Published on February 4th, 2021 | by Bibhuranjan0
Everything You Need to Know About Password Managers
So, you’re new to password managers? That means you’re taking steps toward making your information more secure, and that’s great news. If more of us took our personal data seriously, we probably wouldn’t all be obsessed with social media. But all social commentary aside, managing your passwords and protecting your personal data is extremely important, especially when you consider that about 14 million people had their identities stolen in 2019.
If you’re planning to use a password manager going forward, there are a few things you’ll need to know first. Consider this your user manual for password managers. We’ll discuss what they do, what they cost, what features you’ll get, and why you should probably be using one.
So, what is a password manager? You’ve heard about them, but you’re not 100% sure what they do. That’s ok—we’re here to help.
A password manager is as simple as it sounds. It’s a program that helps you manage passwords. You can store, organize, and secure all of your passwords in a single program for free or for a premium fee, depending on what you need from your password manager. Whether you need a password manager for Safari, Chrome, or any other web browser, or you just need to stop writing down passwords on sticky notes, a password manager is the tool for you.
While, of course, every password manager will offer its own unique features, most of these programs will have similar standard features. Let’s take a look at some of these features, so you can get a better idea of what you’ll be paying for.
The password manager’s most basic feature is secure password storage. Storing passwords in a Google Doc, on a sticky note, or really anywhere that isn’t encrypted is a good way to your passwords stolen or compromised. Passwords need to be saved somewhere that can’t be accessed from your machine, in case it’s compromised, and even online password managers need certain security protocols to make them viable.
If you’re using your browser’s password manager to store passwords, you’re making a mistake. The browser password managers are subject to the security of the browser itself, so if the browser is hacked, there go all of your passwords!
Aside from passwords, your password manager will store website credentials like usernames, pins, and more. This is a great way to keep things organized, and you can save passwords and usernames together for easy access. Some password managers even provide secure cloud storage for important files, so they’re not at the mercy of your machine’s security or floating around in your Google Drive.
One of the best features that password managers have to offer is the password generator. This important feature helps you to stop creating passwords that even your average 5th-grader could guess with a bit of your personal information. The sad fact is that most people use some kind of self-identifying information in their passwords, and a large percentage of people use the same password for multiple (or all) accounts.

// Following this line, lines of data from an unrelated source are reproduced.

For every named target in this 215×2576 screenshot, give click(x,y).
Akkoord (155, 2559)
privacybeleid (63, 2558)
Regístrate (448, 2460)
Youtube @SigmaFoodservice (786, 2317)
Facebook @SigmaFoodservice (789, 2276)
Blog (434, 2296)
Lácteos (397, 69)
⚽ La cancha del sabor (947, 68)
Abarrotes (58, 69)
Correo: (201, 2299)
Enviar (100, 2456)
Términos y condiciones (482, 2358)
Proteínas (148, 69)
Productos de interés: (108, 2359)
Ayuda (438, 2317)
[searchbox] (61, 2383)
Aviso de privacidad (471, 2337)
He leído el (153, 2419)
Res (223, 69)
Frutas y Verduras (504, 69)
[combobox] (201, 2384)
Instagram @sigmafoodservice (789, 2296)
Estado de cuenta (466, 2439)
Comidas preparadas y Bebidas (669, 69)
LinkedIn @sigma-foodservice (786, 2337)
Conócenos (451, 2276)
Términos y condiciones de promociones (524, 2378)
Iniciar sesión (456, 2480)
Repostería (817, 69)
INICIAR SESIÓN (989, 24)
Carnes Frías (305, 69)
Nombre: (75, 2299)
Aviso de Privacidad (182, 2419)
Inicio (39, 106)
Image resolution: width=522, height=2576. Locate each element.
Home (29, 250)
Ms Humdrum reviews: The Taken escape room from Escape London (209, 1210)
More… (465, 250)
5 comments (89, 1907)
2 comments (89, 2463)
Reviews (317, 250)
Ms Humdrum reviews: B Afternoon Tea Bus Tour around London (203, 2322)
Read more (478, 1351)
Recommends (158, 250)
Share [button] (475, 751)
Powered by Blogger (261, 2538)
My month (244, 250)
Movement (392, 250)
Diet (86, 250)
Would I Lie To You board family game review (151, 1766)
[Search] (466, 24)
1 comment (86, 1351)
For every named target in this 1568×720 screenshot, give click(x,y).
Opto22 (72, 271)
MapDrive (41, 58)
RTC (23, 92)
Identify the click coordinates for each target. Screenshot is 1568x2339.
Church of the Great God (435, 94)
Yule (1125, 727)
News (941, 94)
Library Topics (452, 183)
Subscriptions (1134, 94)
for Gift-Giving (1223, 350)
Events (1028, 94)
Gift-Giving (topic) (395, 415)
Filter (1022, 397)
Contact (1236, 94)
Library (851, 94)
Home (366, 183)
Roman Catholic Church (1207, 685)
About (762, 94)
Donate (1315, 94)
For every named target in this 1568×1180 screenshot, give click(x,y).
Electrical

The password generator will let you create a random password based on your parameters, such as length, character combination, etc.
It’s safe to say that none of us likes manually putting in passwords, but it’s a necessary step to keeping accounts secure. With your password manager, you’ll never have to manually enter passwords, as they can be auto-filled with the click of a button. Username, pin, password, and any other credentials are filled in, so you just click login and go!
The dark web is a place where personal information, including passwords, is sold for top-dollar. If your email address or other information ends up on the dark web, you could be in serious trouble. Some password managers offer dark web monitoring as a standard feature.
It’s hard enough to keep track of everything else in modern life, let alone your passwords. Password managers take away the worry by sending you notifications about old passwords, duplicates, and more. Consider it your personal password assistant and security expert.
So, how much does a password manager cost? Truthfully, most password managers have both a free and a premium service. Premium services don’t usually cost more than a few dollars per month, which is a small investment compared to the potential cost of a data breach or identity theft.
Why should you use a password manager? Because you’re not taking password security seriously enough. When someone breaches a password, it’s too late. Sure, you can change your passwords, usernames, and other data, but you’ve still been breached because you used your birthday as a password. All of us need some help sometimes, and with so many people using duplicate passwords or just creating poor passwords, it’s safe to say we could use some help. Using a password manager is an investment in your future and your overall security.